As they claim my skin and caress my bones. Peeling pieces of my body and making themselves at home.
Consent is implied within the lines of whatever bond we hold. Friends, family, lovers. What’s the harm in giving them what they want, what they demand they need. In watching them eat you up With a never ending greed.
“But you’re my fantasy” as if I’m obligated to the impressions of me you’ve shoved down my throat. Until I’m choking and sobbing pleading you to relinquish your hold.
Your eyes leave imprints and bruises as you salivate over a body I don’t even see. It was only 3rd grade. Again, when merely rending the damaged goods of a teen. By the time I was an adult it was the only way I was seen.

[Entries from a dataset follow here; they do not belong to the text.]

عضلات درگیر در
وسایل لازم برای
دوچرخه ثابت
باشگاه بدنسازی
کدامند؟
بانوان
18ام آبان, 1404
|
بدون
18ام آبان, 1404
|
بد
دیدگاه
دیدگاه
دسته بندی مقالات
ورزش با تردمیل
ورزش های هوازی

But age matters not, when you were never perceived as a human being, simply a desire for others to devour.
“What’s the harm in being a *** dream?” They scream “we’re all friends here” as they render my sobriety to shreds Only to tell me that it’s all in my head.
Society taught me to turn a blind eye, “what’s the harm?” It said with a sigh. They drugged me with ignorance, refuting my plea.
A passing inconvenience for you Born of my own naïveté, is a trauma memory that I can never undo.
There isn’t a piece of me you’ve not seen, nothing left of myself to discover. You’ve rendered my own exploration into nothing more than a detour.
You’ve taken every first I could have claimed and thought to beat a dog was the equivalent of making it tame. So now I’m sobbing into a void wondering why I was ever a thing that you could destroy?